SUMMARY OF THE INVENTION
In view of the foregoing, it is an object of the present invention
to provide a method and apparatus for automatically loading powder
material into a mold, in which different powder materials may be
loaded into a mold, which may be either a sintering mold or a
powder-compact-forming mold, so as to form a plurality of powder
layers one on another in the mold in a fully automated manner.
It is another object of the present invention to provide a method
and apparatus for automatically loading powder material into a
mold, in which the powder material loading sequence may be carried
out in a fully automated manner, by utilizing the step of filling
an amount of powder material into a mold followed by the step of
strickling off any excessive amount of powder material to the level
of the top surface of the mold.
It is a further object of the present invention to provide a method
and apparatus for automatically loading powder material into a
mold, in which different powder materials, differing from one
another in at least one of properties including component(s) of
powder material, percentages of components, particle size and
particle shape, may be loaded into a mold so as to form a plurality
of powder layers one on another in the mold in a fully automated
manner, by utilizing the step of filling an amount of powder
material into a mold followed by the step of strickling off any
excessive amount of powder material to the level of the top surface
of the mold.
It is a still further object of the present invention to provide a
method and apparatus for automatically loading powder material into
a mold, in which high-quality sintered products may be fabricated
by utilizing the step of pressing at a desired pressure the layer
of powder material filled into the mold.
It is a yet further object of the present invention to provide a
new powder filling mechanism, which is capable of filling an amount
of powder material into a mold, such as a sintering mold or a
powder-compact-forming mold, so as to form a powder layer in the
mold with precision.
In accordance with an aspect of the present invention, there is
provided a method of automatically loading a desired amount of
powder material into a tubular mold having a bore extending
therethrough, the method comprising the steps of: providing the
mold with a lower press core fitted in a lower end of the bore;
bringing the mold with the lower press core fitted therein to a
powder filling position; filling an amount of powder material into
the mold and strickling off any excessive amount of powder material
to the level of a top surface of the mold; and pressing at a
desired pressure the amount of powder material in the mold to form
a powder compact.
In a preferred embodiment of the present invention, the mold may
comprise a sintering mold and the lower press core may have a top
surface.
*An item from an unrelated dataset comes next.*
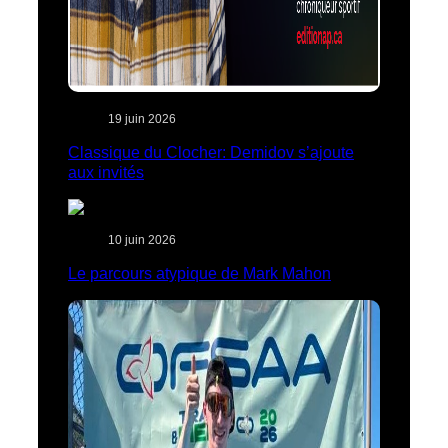
19 juin 2026
Classique du Clocher: Demidov s’ajoute
aux invités
10 juin 2026
Le parcours atypique de Mark Mahon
In such case, the method may further comprise the steps
of: determining the depth of the top surface of the lower press
core from the top surface of the sintering mold; displacing the
powder compact with the lower press core relative to the sintering
mold so as to bring the powder compact to a desired position in the
sintering mold; and fitting an upper press core into the bore of
the sintering mold above the powder compact. Alternatively, the
mold may comprise a powder-compact-forming mold and the lower press
core may have a top surface. In such case, the method may further
comprise the step of: determining the depth of the top surface of
the lower press core from the top surface of the
powder-compact-forming mold; and displacing the powder compact with
the lower press core relative to the powder-compact-forming mold so
as to remove the powder compact and the lower press core from the
powder-compact-forming mold.
In another preferred embodiment of the present invention, the
method may further comprise the step of repeating the
filling/strickling step a number of times so as to form in the mold
a multi-layered powder compact comprising layers of different
powder materials, which differ from one another in at least one of
properties including component(s) of powder material, percentages
of components, particle size and particle shape. Further, in such
embodiment, the method may comprise the step of repeating the
pressing step subsequent to every repetition of the
filling/strickling step or, alternatively, may comprise the step of
repeating the pressing step subsequent to every two or more
repetitions of the filling/strickling step.
In a further preferred embodiment of the present invention,
different powder materials may be stored in individual hoppers,
wherein the powder filling position may be defined at a single
position common to all of the hoppers, and wherein the method may
further comprise the step of bringing the hoppers sequentially to
the single powder filling position. Alternatively, different powder
materials may be stored in individual hoppers, wherein the powder
filling position is defined at a number of positions one for each
of the hoppers, and wherein the method may further comprise the
step of bringing the mold sequentially to the number of powder
filling positions in the order appropriate for forming the
plurality of layers in the mold. In addition, the weight of the
amount of powder material filled into the mold may be measured
after the filling/strickling step is performed.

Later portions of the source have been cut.